ISIS’ de facto capital in Raqqa, Syria, came under increased military pressure from U.S.-backed forces last weekend, with airstrikes destroying some of the extremist group’s military and oil infrastructure, and Syrian opposition forces capturing a northwestern neighborhood of the city.
The capture of Romaniah yesterday by the U.S.-backed, Kurdish-led Syrian Democratic Forces marks the second district to fall out of ISIS’ control after a wide offensive on Raqqa, among the first cities ISIS captured in 2014 and home to some of its most prominent leaders.
The Department of Defense reported June 11 that U.S. and coalition military forces conducted 27 strikes consisting of 35 engagements against ISIS targets Saturday, including 17 near Raqqa.
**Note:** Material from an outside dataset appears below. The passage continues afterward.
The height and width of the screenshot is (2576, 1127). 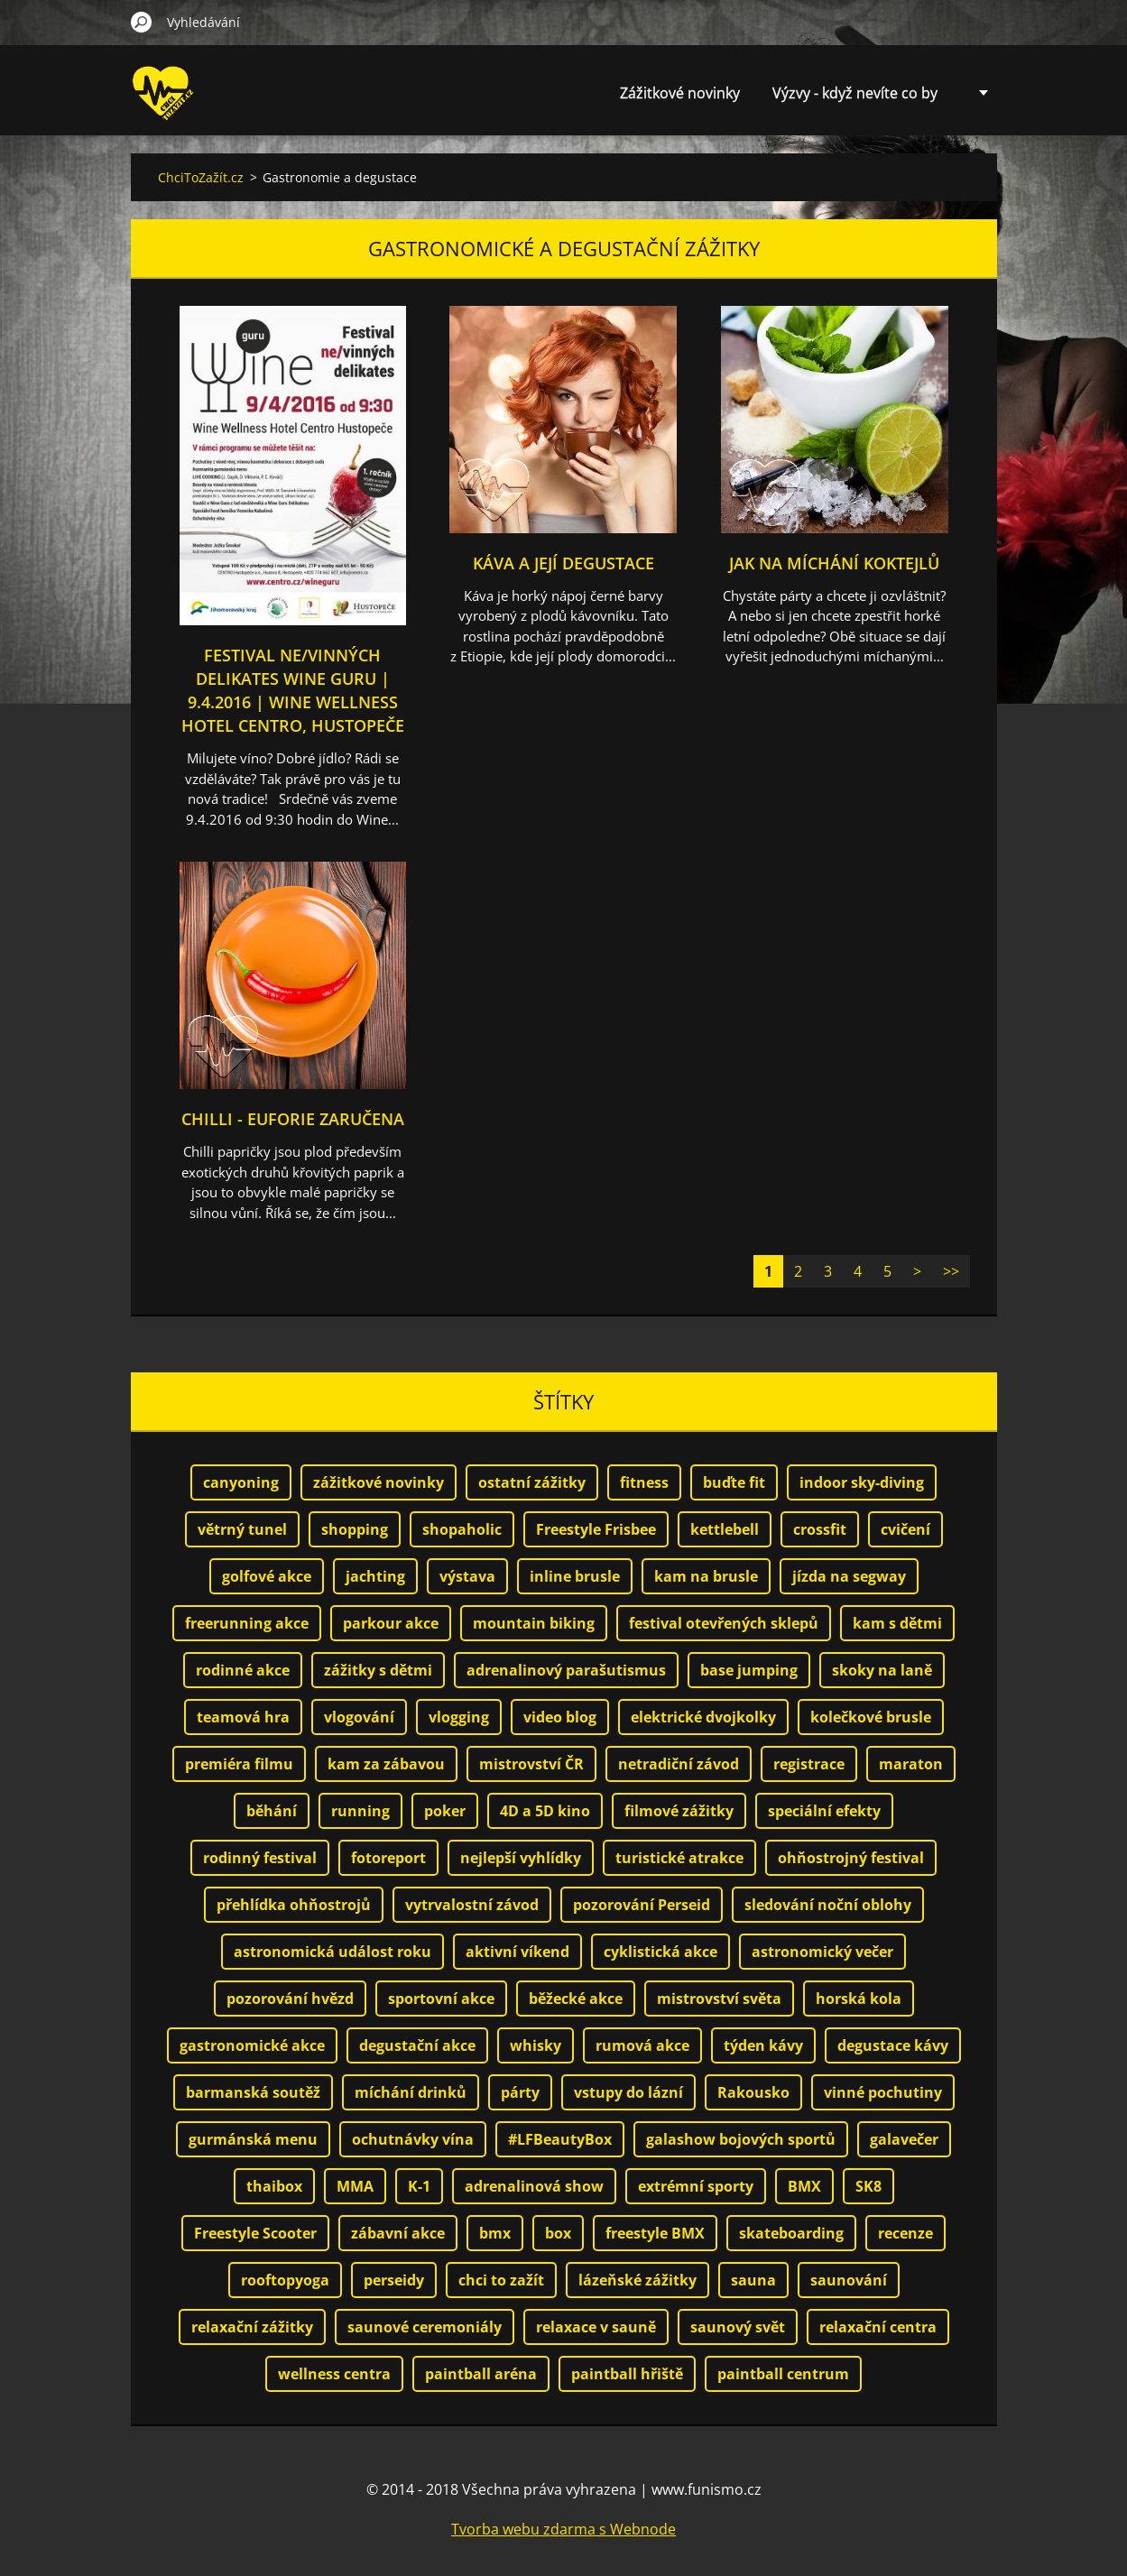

The Raqqa strike hit 15 ISIS tactical units as well as two “ISIS headquarters” and several vehicles, the Pentagon said.
The bombardment came amid unconfirmed reports from Syrian state television that ISIS leader Abu Bakr al-Baghdadi was killed in an air strike Saturday. The ISIS leader has been reported killed previously, only to re-emerge. The Pentagon did not comment on al-Baghdadi’s status yesterday.
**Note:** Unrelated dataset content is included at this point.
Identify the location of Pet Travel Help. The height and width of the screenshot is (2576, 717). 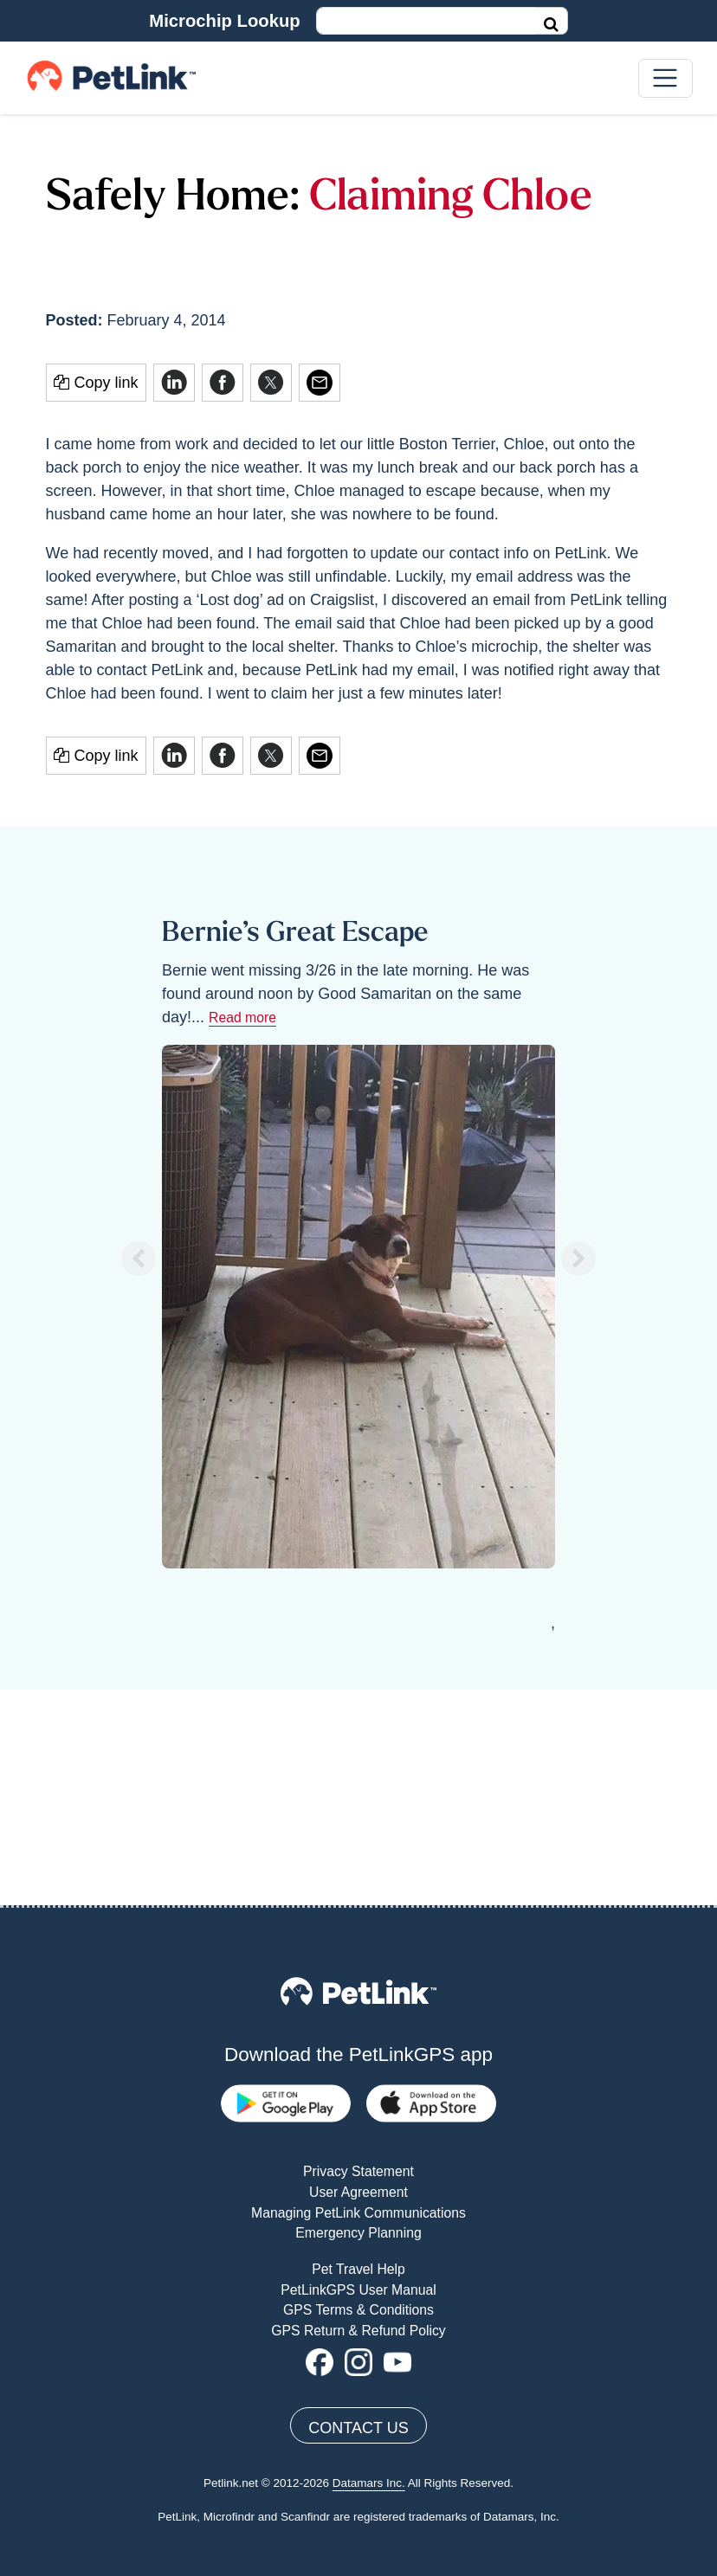
(358, 2053).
Bradley Schreiber, president of Homeland Security Solutions and a former senior adviser for the Department of Homeland Security, said al-Baghdadi’s death would be a “tremendous blow” to ISIS, even if a new leader is waiting in the wings.
“Most of the terrorist organizations, especially ISIS, have decentralized their command and controls, but the reality is that he was the central figure of that,” Schreiber said. “While there may be others who could potentially step in to take over day-to-day operations, to have that vision and to cultivate that fervor that is around the ideology of ISIS, it’s going to be a hard thing to replace right away.”
The State Department was offering a $25 million reward for information leading to al-Baghdadi’s capture. The department calls him the “senior leader” of ISIS, and upped its reward after ISIS seized control of portions of Syria and Iraq, declared the establishment of an Islamic caliphate, and named al-Baghdadi as caliph.
Kamran Bokhari, a senior fellow with the Center for Global Policy and analyst with Geopolitical Futures, said ISIS is poised to recover quickly if a leader is killed.
“Every one of their top leaders knows that they’re dead men walking, and therefore they have planned accordingly,” Bokhari said, adding that coalition forces are “going to have to kill a whole lot more leaders, and simultaneously, in order to have the desired effect.”
The State Department also said yesterday that two airstrikes near Abu Kamal in Syria destroyed three ISIS oil storage tanks, and eight strikes near Dayr Az Zawr destroyed 23 ISIS oil tanks, three ISIS separation tanks, two ISIS well heads, an ISIS-held building and an ISIS refinery.